Adaptability entails many things, but in manufacturing and supply chain there is one point of clarity around which everything else revolves: meeting customer needs.

"There are moments of truth with a consumer product, the first being when the customer decides to buy it at the store," says Larry Kellam, director of B2B network innovation with Proctor & Gamble, the Cincinnati-based consumer packaged goods (CPG) manufacturer.

Conventional wisdom in the CPG industry holds that out-of-stock situations typically run between three and five percent of total customer requests for products. When P&G recently tested this convention with its own research, it was disheartened to discover the reality was three times higher.

"We failed the customer at the first moment of truth more than we thought," says Kellam. Despite years of supply chain effort, "that's a very unsatisfactory outcome."

Efforts were too focused, Kellam asserts, on reducing costs and "not on servicing the customer." This realization prompted reordering of the supply chain to be adaptive to demand variability. "When you're talking about a $43-billion company, capturing even three or four percent of that missed opportunity results in a huge ROI," he says.

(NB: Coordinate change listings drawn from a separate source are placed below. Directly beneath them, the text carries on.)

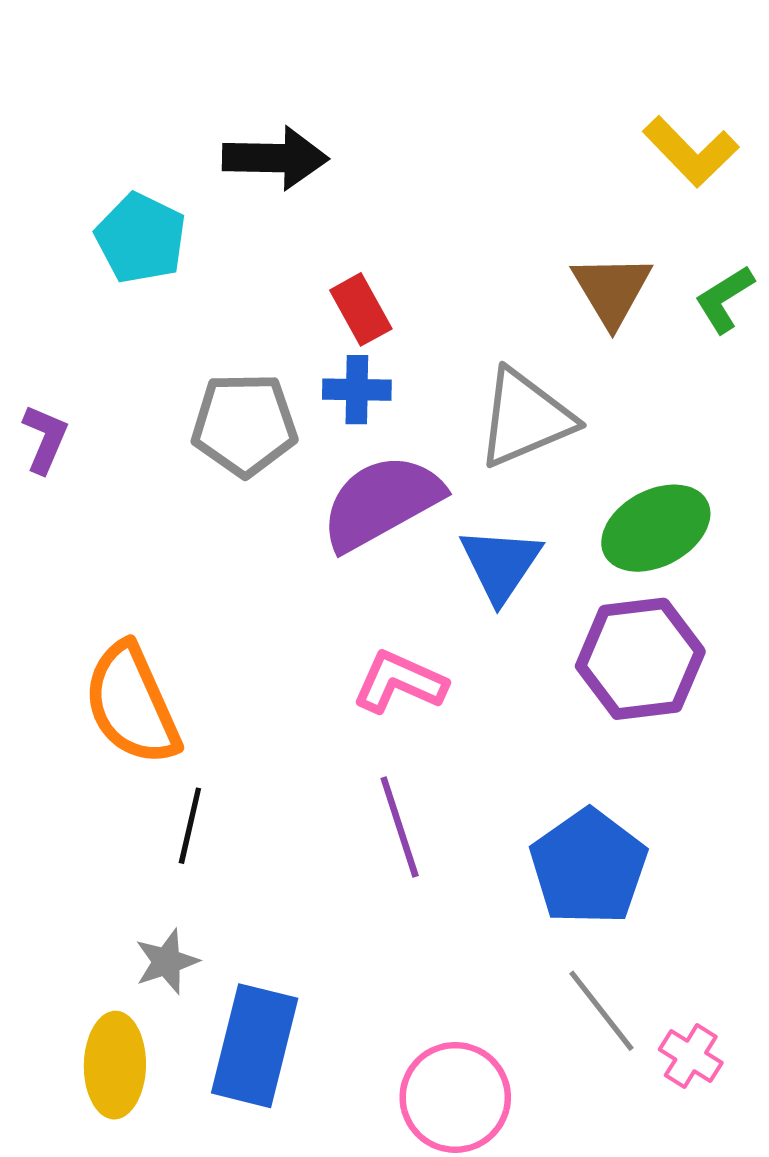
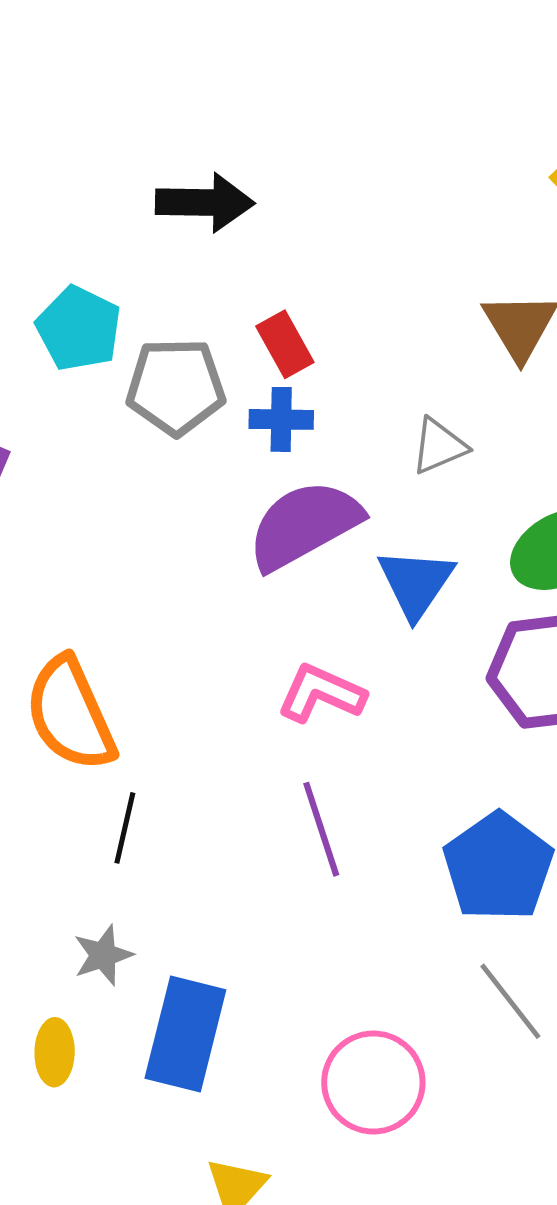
cyan pentagon: (141, 238) -> (79, 329), moved
gray triangle: (525, 418) -> (439, 446), size x0.6
gray pentagon: (244, 425) -> (176, 387), moved
yellow ellipse: (115, 1065) -> (55, 1052), size x0.7

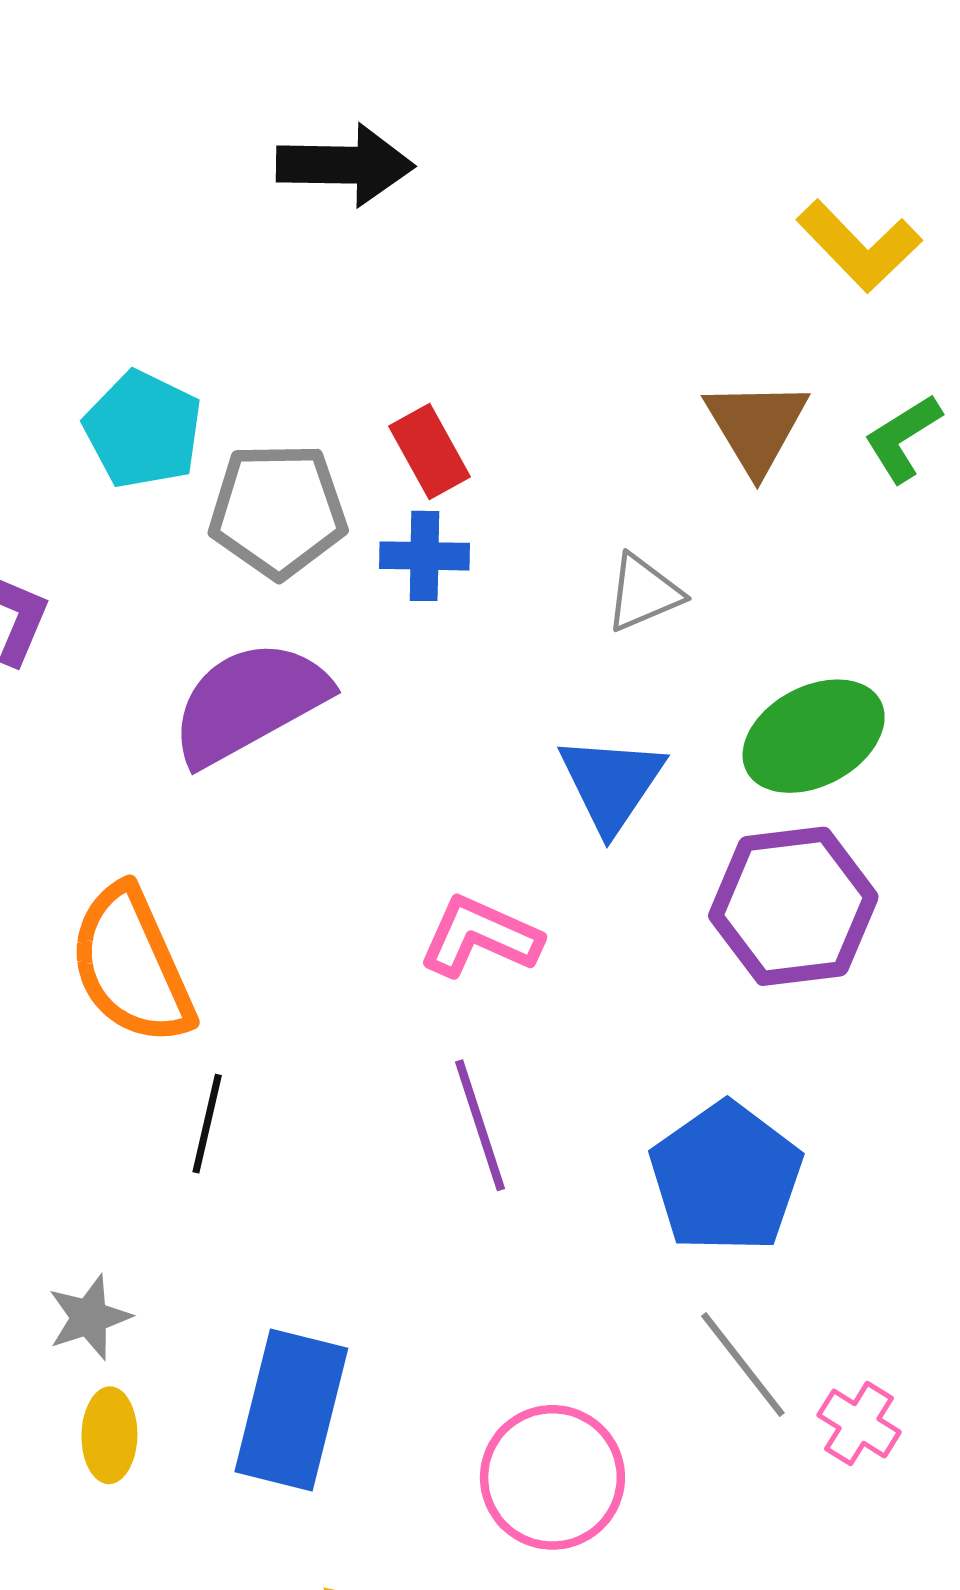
black arrow: (205, 202) -> (345, 165), moved
purple semicircle: (304, 525) -> (249, 702), moved
gray star: (103, 955) -> (89, 1317), moved

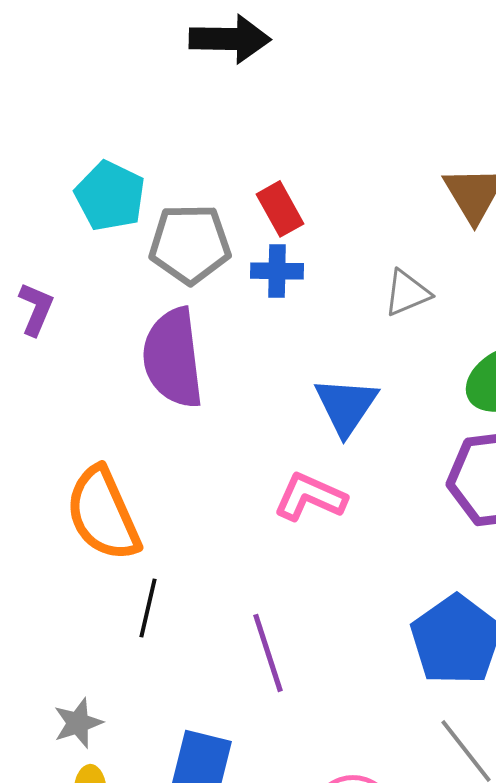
purple semicircle: (249, 702) -> (173, 358), turned -68
blue triangle: (611, 783) -> (346, 406), moved
purple line: (480, 1125) -> (268, 653), moved

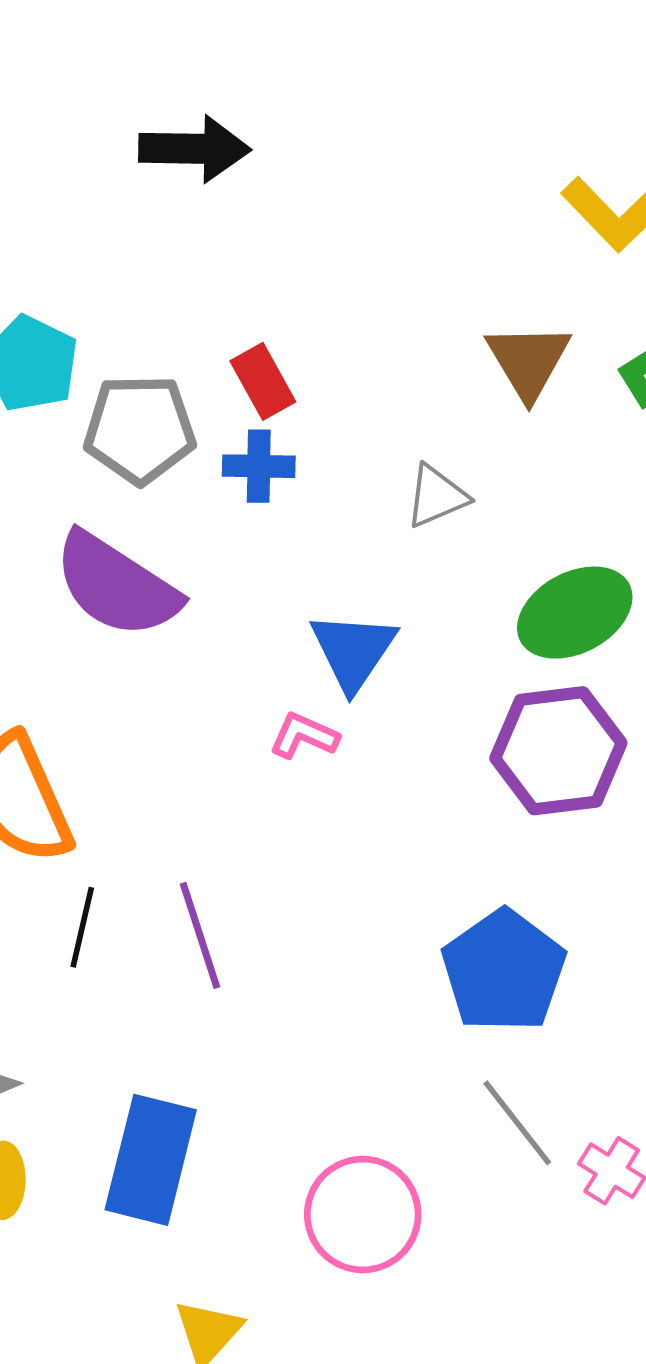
purple semicircle: (173, 358) -> (116, 585), turned -50
pink L-shape: (310, 497) -> (304, 736), moved, size x0.7
purple line: (268, 653) -> (200, 935), moved

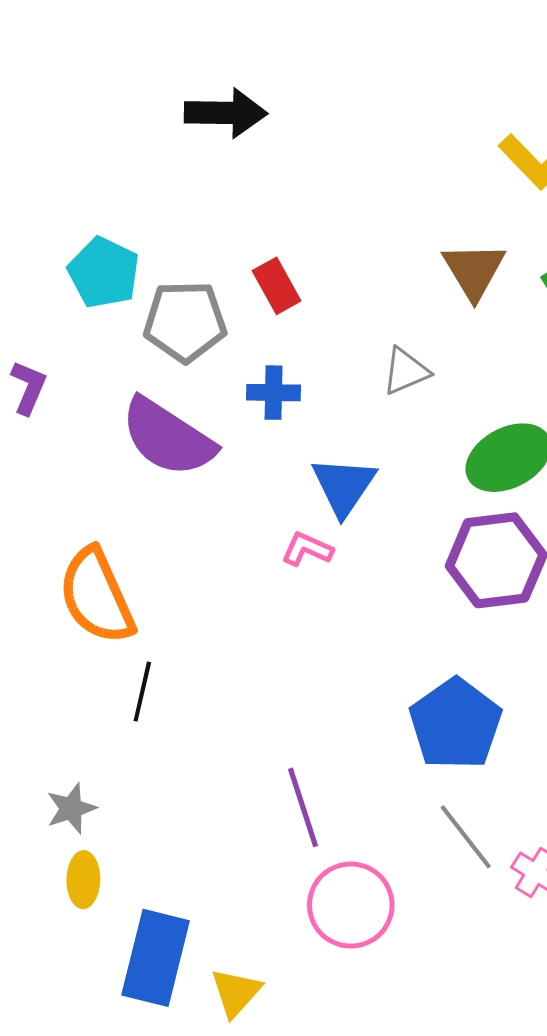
blue cross: (259, 466) -> (274, 393), moved
purple line: (200, 935) -> (303, 807), moved
blue rectangle: (151, 1160) -> (156, 958), moved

The company wants to be able to produce every one of its 37,000 SKUs daily. "Not necessarily that we would, but that we could," Kellam says. Over the last 18 months, the company says it has reduced cycle time from 30 days to seven.

Kellam speaks of a supply network of interdependent nodes of activity. Each node is a "decision sphere" with authority to take adaptive action to ensure product availability. For example, past policy mandated trucks be shipped full, often resulting in delays. Managers now act autonomously to meet delivery dates.

The company intends to put RFID tags on every pallet and case by 2004. (Wal-Mart, a big P&G customer, will require its top 100 suppliers to do so by 2005.) This will improve real-time visibility of product status across the network.

P&G works closely with the Auto-ID Center at MIT. In fact, the center director is a P&G employee on loan. SAP, P&G's worldwide ERP vendor, is a center member, and is working with P&G to develop agent technology tied to RFID tags for real-time alerting. P&G's goal is to have a sizeable percentage of goods-in-transit uncommitted, with point-of-sale information transmitted electronically to "rolling warehouses" for delivery-point determination.

As can be seen, P&G applies the principles of adaptive systems, leveraging awareness of best management principles with forward-looking use of technology. Its initiative, and others, contribute to the continuing evolution of supply chains. The goal is supplying the world's peoples with both basic goods and sophisticated consumer products, a worthy activity.